Pope Francis this week criticized the use of the Christian cross for political purposes, saying during a recent trip to Slovakia that it reduces the cross, according to The New York Times.
The newspaper notes that the pope’s remarks were made just a few days after he traveled to Hungary, a country that has multiple prominent political parties that feature crosses on their flags.
"The cross is not a flag to wave, but the pure source of a new way of living," the pope said, noting that a Christian "views no one as an enemy, but everyone as a brother or sister."
He also said that "in the eyes of the world, the cross represents failure, the latest proof that the course of events in our world does not change: The good are cast aside, and the wicked prevail and prosper."
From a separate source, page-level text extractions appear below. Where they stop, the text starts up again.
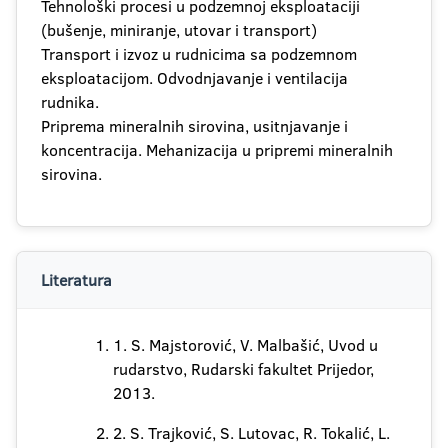
Tehnološki procesi u podzemnoj eksploataciji
(bušenje, miniranje, utovar i transport)
Transport i izvoz u rudnicima sa podzemnom
eksploatacijom. Odvodnjavanje i ventilacija
rudnika.
Priprema mineralnih sirovina, usitnjavanje i
koncentracija. Mehanizacija u pripremi mineralnih
sirovina.
Literatura
1. S. Majstorović, V. Malbašić, Uvod u
rudarstvo, Rudarski fakultet Prijedor,
2013.
2. S. Trajković, S. Lutovac, R. Tokalić, L.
The pope asked, "How often do we long for a Christianity of winners, a triumphalist Christianity that is important and influential, that receives glory and honor? Yet a Christianity without a cross is a worldly Christianity and shows itself to be sterile."
He went on to say, "Crucifixes are found all around us: on necks, in homes, in cars, in pockets. What good is this, unless we stop to look at the crucified Jesus and open our hearts to him … and we weep before the God wounded for love of us?
"Let us not reduce the cross to an object of devotion, much less to a political symbol, to a sign of religious and social status," the pope said. "If we fix our gaze on Jesus, his face comes to be reflected on our own: His features become ours, the love of Christ wins us over and transforms us."